Son principal client est Emirates, une compagnie aérienne publique de Dubaï en pleine expansion, qui en a commandé 43. Avec ce nouvel appareil, l’émirat espère devenir une plaque tournante du trafic aérien transcontinental.
De son côté, Boeing pense plutôt que les avions de grande capacité volant d’aéroports bondés en aéroports bondés appartiennent au passé. L’avionneur de Chicago préfère parier sur son B787 qui prendra son envol en 2008. Cet avion de taille moyenne a la même autonomie qu’un gros avion à réaction.
Le Dreamliner, autre nom du B787, satisfait aux besoins de rapidité et de liaison directe des passagers, estime Boeing. Il pourra embarquer jusqu’à 300 passagers et couvrir 16 000 km. Il est rapide et économique (le site Web de Boeing affirme qu’il consommera 20 % de carburant en moins qu’un avion de taille similaire) et pourra accéder aux aéroports régionaux sans problème. Par contraste, la plupart des aéroports devront être modifiés pour accueillir l’A380.
Au salon asiatique de l’aéronautique en février dernier à Singapour, Boeing avait déjà enregistré 354 commandes pour son B787, soit le double d’Airbus.
Airbus et Boeing ont beau être rivaux, leurs derniers modèles sont très complémentaires. L’A380 est adapté aux liaisons très fréquentées comme Paris-New York tandis que le B787 convient parfaitement aux longs courriers embarquant moins de passagers.
Si les termes capacité, rapidité et respect de l’environnement sont les mots-clés qui attirent les compagnies aériennes, on note aussi une tendance pour les avions plus petits et plus flexibles.
Selon la FAA, la direction américaine de l’aviation civile, le marché des « micro-jets » commence à décoller. Un micro-jet est un petit avion à réaction capable de transporter de huit à dix passagers et de desservir de petits aéroports qui sont généralement plus proches des domiciles des passagers. Ceux que l’on appelle souvent des « taxis aériens » atteignent les deux tiers de la vitesse d’un avion de ligne. Et ils coûtent environ
1,5 million de dollars, soit la moitié du prix d’un avion d’affaires.
La FAA a affirmé lors d’une conférence récente qu’une centaine de ces avions prendront leur envol en 2006. D’ici 2010, il y en aura plus de 1 500 dans les cieux américains.
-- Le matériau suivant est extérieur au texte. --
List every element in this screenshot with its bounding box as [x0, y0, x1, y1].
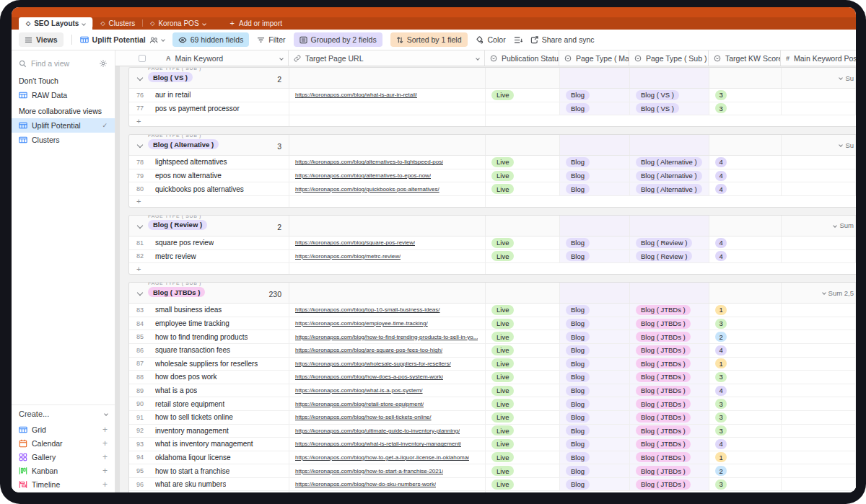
- cell-url[interactable]: https://koronapos.com/blog/metrc-review/: [289, 250, 486, 263]
- cell-keyword[interactable]: 83small business ideas: [129, 304, 289, 317]
- cell-url[interactable]: https://koronapos.com/blog/how-to-sell-t…: [289, 411, 486, 424]
- cell-page-type-sub[interactable]: Blog ( JTBDs ): [630, 478, 709, 491]
- url-link[interactable]: https://koronapos.com/blog/alternatives-…: [295, 172, 431, 179]
- cell-main-keyword-position[interactable]: [782, 358, 856, 371]
- cell-target-kw-score[interactable]: 4: [709, 169, 782, 182]
- cell-main-keyword-position[interactable]: [782, 330, 856, 343]
- cell-url[interactable]: https://koronapos.com/blog/how-does-a-po…: [289, 371, 486, 384]
- cell-target-kw-score[interactable]: 1: [709, 304, 782, 317]
- cell-page-type-sub[interactable]: Blog ( Review ): [630, 250, 709, 263]
- collapse-group-icon[interactable]: [137, 75, 143, 81]
- group-summary-cell[interactable]: Sum: [782, 216, 856, 236]
- chevron-down-icon[interactable]: [839, 143, 844, 147]
- cell-keyword[interactable]: 84employee time tracking: [129, 317, 289, 330]
- cell-keyword[interactable]: 78lightspeed alternatives: [129, 156, 289, 169]
- column-header-target-kw-score[interactable]: Target KW Score: [709, 50, 781, 66]
- url-link[interactable]: https://koronapos.com/blog/retail-store-…: [295, 401, 424, 407]
- cell-publication-status[interactable]: Live: [486, 425, 560, 438]
- url-link[interactable]: https://koronapos.com/blog/employee-time…: [295, 320, 428, 327]
- create-item-calendar[interactable]: Calendar +: [12, 436, 115, 450]
- share-and-sync-button[interactable]: Share and sync: [530, 35, 595, 44]
- row-number[interactable]: 78: [136, 159, 155, 166]
- cell-target-kw-score[interactable]: 2: [709, 464, 782, 477]
- cell-page-type-main[interactable]: Blog: [560, 89, 630, 102]
- cell-page-type-sub[interactable]: Blog ( JTBDs ): [630, 425, 709, 438]
- chevron-down-icon[interactable]: [279, 56, 284, 61]
- cell-target-kw-score[interactable]: 3: [709, 89, 782, 102]
- cell-keyword[interactable]: 95how to start a franchise: [129, 464, 289, 477]
- url-link[interactable]: https://koronapos.com/blog/metrc-review/: [295, 253, 401, 260]
- cell-main-keyword-position[interactable]: [782, 182, 856, 195]
- cell-target-kw-score[interactable]: 2: [709, 330, 782, 343]
- cell-main-keyword-position[interactable]: [782, 411, 856, 424]
- cell-page-type-sub[interactable]: Blog ( JTBDs ): [630, 397, 709, 410]
- url-link[interactable]: https://koronapos.com/blog/how-does-a-po…: [295, 373, 443, 380]
- filter-button[interactable]: Filter: [257, 35, 285, 44]
- cell-page-type-main[interactable]: Blog: [560, 371, 630, 384]
- cell-url[interactable]: https://koronapos.com/blog/what-is-a-pos…: [289, 384, 486, 397]
- url-link[interactable]: https://koronapos.com/blog/wholesale-sup…: [295, 361, 451, 367]
- cell-url[interactable]: https://koronapos.com/blog/square-pos-re…: [289, 236, 486, 249]
- cell-url[interactable]: [289, 102, 486, 115]
- group-button[interactable]: Grouped by 2 fields: [294, 32, 382, 47]
- cell-publication-status[interactable]: Live: [486, 89, 560, 102]
- chevron-down-icon[interactable]: [82, 22, 87, 26]
- cell-target-kw-score[interactable]: 3: [709, 411, 782, 424]
- cell-main-keyword-position[interactable]: [782, 397, 856, 410]
- url-link[interactable]: https://koronapos.com/blog/alternatives-…: [295, 159, 443, 165]
- cell-keyword[interactable]: 86square transaction fees: [129, 344, 289, 357]
- cell-publication-status[interactable]: Live: [486, 384, 560, 397]
- cell-main-keyword-position[interactable]: [782, 156, 856, 169]
- chevron-down-icon[interactable]: [822, 291, 826, 295]
- cell-page-type-main[interactable]: Blog: [560, 169, 630, 182]
- group-summary-cell[interactable]: Su: [782, 135, 856, 155]
- cell-target-kw-score[interactable]: 3: [709, 371, 782, 384]
- row-number[interactable]: 89: [136, 387, 155, 394]
- column-header-main-keyword[interactable]: AMain Keyword: [115, 50, 289, 66]
- cell-page-type-sub[interactable]: Blog ( JTBDs ): [630, 358, 709, 371]
- row-number[interactable]: 85: [136, 333, 155, 340]
- row-number[interactable]: 94: [136, 454, 155, 461]
- row-number[interactable]: 95: [136, 467, 155, 474]
- cell-main-keyword-position[interactable]: [782, 89, 856, 102]
- row-number[interactable]: 88: [136, 373, 155, 381]
- cell-main-keyword-position[interactable]: [782, 371, 856, 384]
- column-header-main-keyword-position[interactable]: #Main Keyword Position: [781, 50, 856, 66]
- add-row-cell[interactable]: +: [129, 196, 289, 207]
- cell-main-keyword-position[interactable]: [782, 236, 856, 249]
- cell-target-kw-score[interactable]: 4: [709, 182, 782, 195]
- cell-main-keyword-position[interactable]: [782, 344, 856, 357]
- url-link[interactable]: https://koronapos.com/blog/square-pos-re…: [295, 239, 415, 246]
- row-number[interactable]: 81: [136, 239, 155, 247]
- cell-page-type-sub[interactable]: Blog ( JTBDs ): [630, 317, 709, 330]
- cell-keyword[interactable]: 80quickbooks pos alternatives: [129, 182, 289, 195]
- cell-target-kw-score[interactable]: 1: [709, 451, 782, 464]
- cell-page-type-sub[interactable]: Blog ( JTBDs ): [630, 411, 709, 424]
- cell-url[interactable]: https://koronapos.com/blog/wholesale-sup…: [289, 358, 486, 371]
- plus-icon[interactable]: +: [102, 453, 108, 461]
- sidebar-item-raw-data[interactable]: RAW Data: [12, 88, 115, 102]
- group-summary-cell[interactable]: Su: [782, 68, 856, 88]
- cell-publication-status[interactable]: [486, 102, 560, 115]
- cell-page-type-sub[interactable]: Blog ( JTBDs ): [630, 451, 709, 464]
- add-row-cell[interactable]: +: [129, 491, 289, 492]
- cell-main-keyword-position[interactable]: [782, 169, 856, 182]
- views-button[interactable]: Views: [19, 32, 64, 47]
- gear-icon[interactable]: [99, 59, 108, 68]
- cell-page-type-sub[interactable]: Blog ( Alternative ): [630, 182, 709, 195]
- cell-publication-status[interactable]: Live: [486, 371, 560, 384]
- cell-page-type-main[interactable]: Blog: [560, 358, 630, 371]
- cell-url[interactable]: https://koronapos.com/blog/how-to-find-t…: [289, 330, 486, 343]
- group-header-cell[interactable]: PAGE TYPE ( SUB )Blog ( JTBDs )230: [129, 283, 289, 303]
- url-link[interactable]: https://koronapos.com/blog/are-square-po…: [295, 347, 442, 353]
- cell-keyword[interactable]: 87wholesale suppliers for resellers: [129, 358, 289, 371]
- tab-seo-layouts[interactable]: ◇ SEO Layouts: [19, 17, 92, 30]
- cell-keyword[interactable]: 91how to sell tickets online: [129, 411, 289, 424]
- column-header-target-page-url[interactable]: Target Page URL: [289, 50, 485, 66]
- cell-page-type-main[interactable]: Blog: [560, 156, 630, 169]
- create-item-grid[interactable]: Grid +: [12, 423, 115, 436]
- cell-page-type-sub[interactable]: Blog ( JTBDs ): [630, 371, 709, 384]
- plus-icon[interactable]: +: [102, 425, 108, 434]
- cell-page-type-sub[interactable]: Blog ( Review ): [630, 236, 709, 249]
- cell-page-type-main[interactable]: Blog: [560, 384, 630, 397]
Cessna, Eclipse Aviation, Adam Aircraft et Cirrus Design font partie des entreprises rivalisant pour s’octroyer une part de ce marché en pleine expansion. Même Embraer, le constructeur brésilien d’avions régionaux de 110 places privilégiés pour les petits courriers, a annoncé le lancement de son micro-jet Phenom 100 en novembre 2005. « Nous sommes à l’aube d’un nouveau modèle d’affaires », a indiqué Nan Shellabarger de la FAA au quotidien New York Times en mars 2006.
« L’Amérique attend un véritable réseau de taxis aériens, a écrit le chroniqueur Rich Karlgaard dans le magazine Forbes. Quand arrivera-t-il ? ».